After Several sessions I moved up to what is called a hemi Walker, it’s a walker that is used only on one side body. Now I had to move my left foot and my right and the Walker. My damaged brain did not recognize any pattern to these movements and I had a very difficult time getting everything to move at the appropriate time.
Next step in learning to walk again involved a machine created for Christopher Reeves after his horse riding accident. It is called an Auto- Ambulator (see photo above). I was strapped into a harness much like that of a a parachute which was attached to metal bars arched over a treadmill. Locomotive- like gears attached to my unresponsive leg at ankle and knee. These gears made my leg move in an appropriate walking gait. A full-length mirror was placed in front of me and as I watched myself walk I tried to imagine walking along a side walk in a beautiful park. This amazing machine retrains the muscles in your leg and re-establishes the connection between your brain and leg. It works so smoothly that I actually felt as though I was walking by myself again. Way cool.

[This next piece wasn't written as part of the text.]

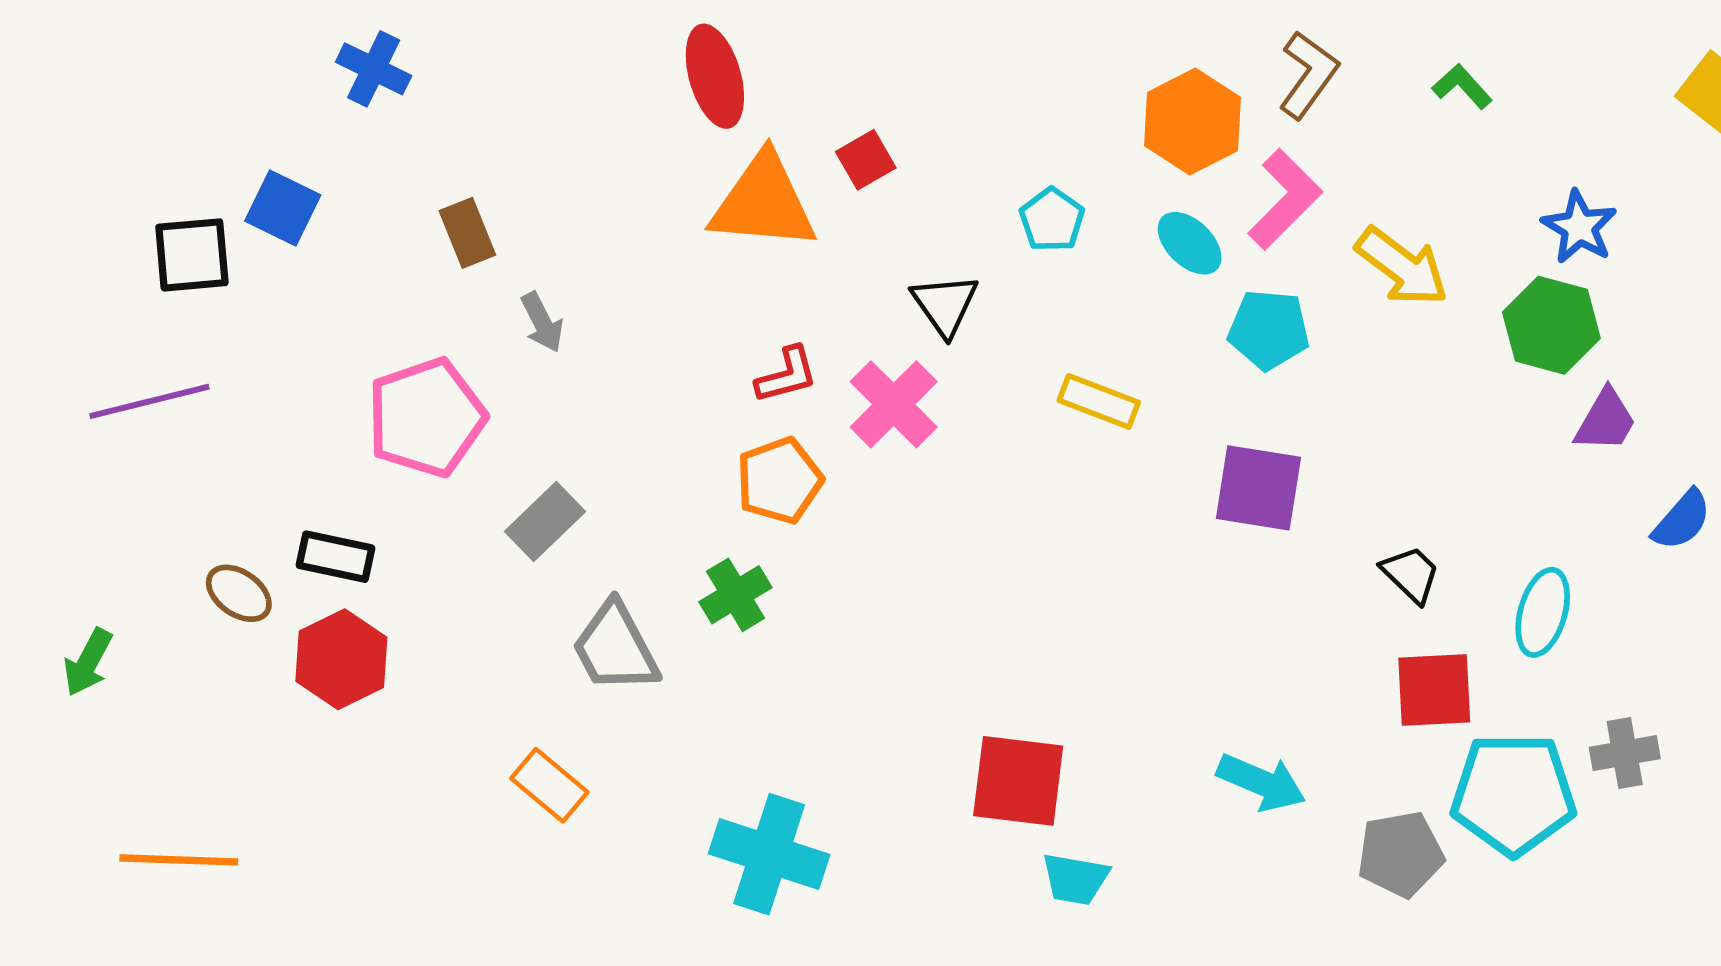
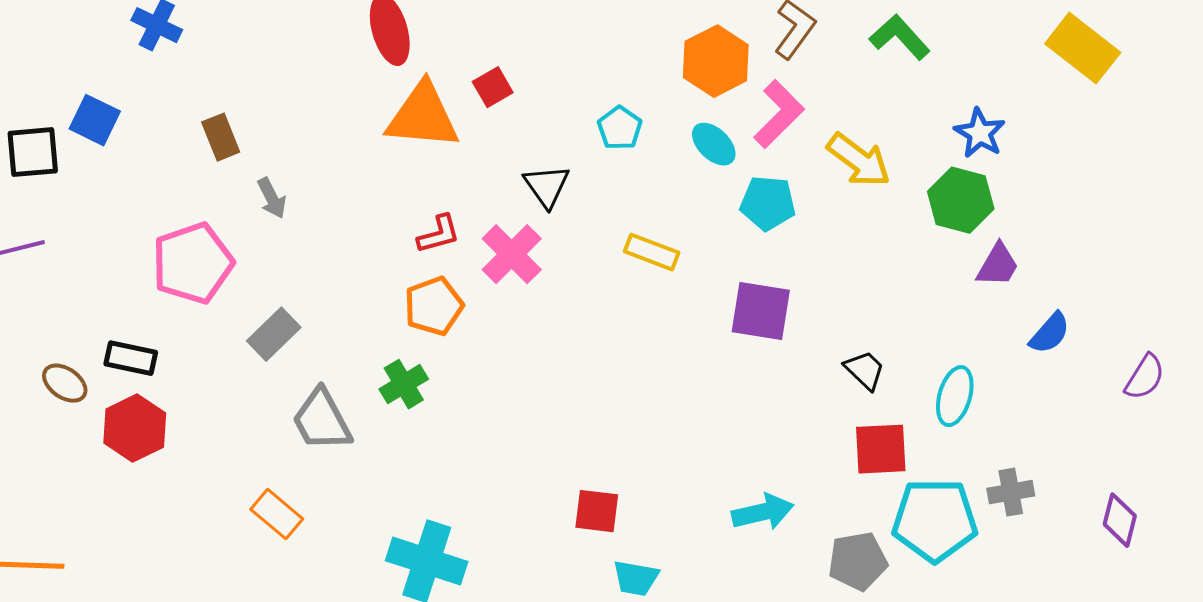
green L-shape: (1462, 86) -> (900, 37), size x1.5
red square: (1018, 781) -> (597, 511), size x0.7
cyan arrow: (1261, 782) -> (763, 512), turned -36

I don’t believe Mr. Reeves ever got to use the machine he inspired, but many partially paralyzed patients have benefited from the Auto-Ambulators he funded. “Thanks Superman!”
After several sessions on the Auto-Ambulator, I graduated to a four-footed cane. Many stroke survivors have trouble with the toes of their affected foot dragging the ground and turning inward. A foot and ankle orthotic helps hold the toes up and the foot in a neutral position. I was walking relatively well, but required an enormous amount of equipment plus my physical therapists.

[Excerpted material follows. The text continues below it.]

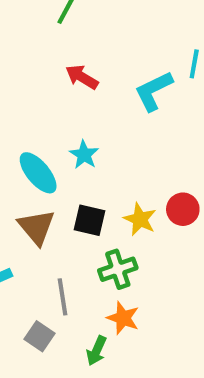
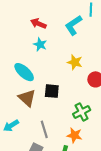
cyan star: (84, 155) -> (40, 44), moved
yellow star: (140, 219) -> (75, 62), moved
green cross: (118, 269) -> (82, 112), moved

None of this happened as quickly as this makes it seem. I spent about six weeks in the rehab hospital. Every day I attended two sessions of physical therapy, two sessions of occupational therapy, and two sessions of speech therapy. Rigorous is an understatement.
The absolute worst part of each day was breakfast, the CNA would come help me dress plop me in a wheelchair and park me in the hallway until the green light was given from the dining room. Sometimes I sat alone in that dim hallway for what seemed a very long time. That was the loneliest I have ever been in my life. Luckily my sweet son made a huge effort to be with me at breakfast every day. Knowing he would be there soon was the only thing that kept me from breaking down in tears each morning.
Many of the emotions I felt during this time were completely new to me. I had never felt helpless. I had never felt lonely. I had never felt useless. I had never felt like a burden. I experienced all these emotions each and every day, it was the worst I’d ever felt in my life.
My daughter visited every afternoon to hang out and participate in some of my therapies. Anticipating her company encouraged me through the initial tough therapy sessions each day. I had a lot of visitors compared to my room mates. I was pretty lousy company, but my friends stuck with me, keeping me positive with little gifts of laughter.
If not for my devoted family and friends I might have simply given up. Many stroke survivors are so exhausted by the unrelenting demands of therapy that they simply accept life in a wheelchair as their fate.
There were days, I must admit, that I wished I wasn’t the 1% that survives a brain aneurysm bleed. But then a smiling friend or family member would appear to remind me how much I had to live for.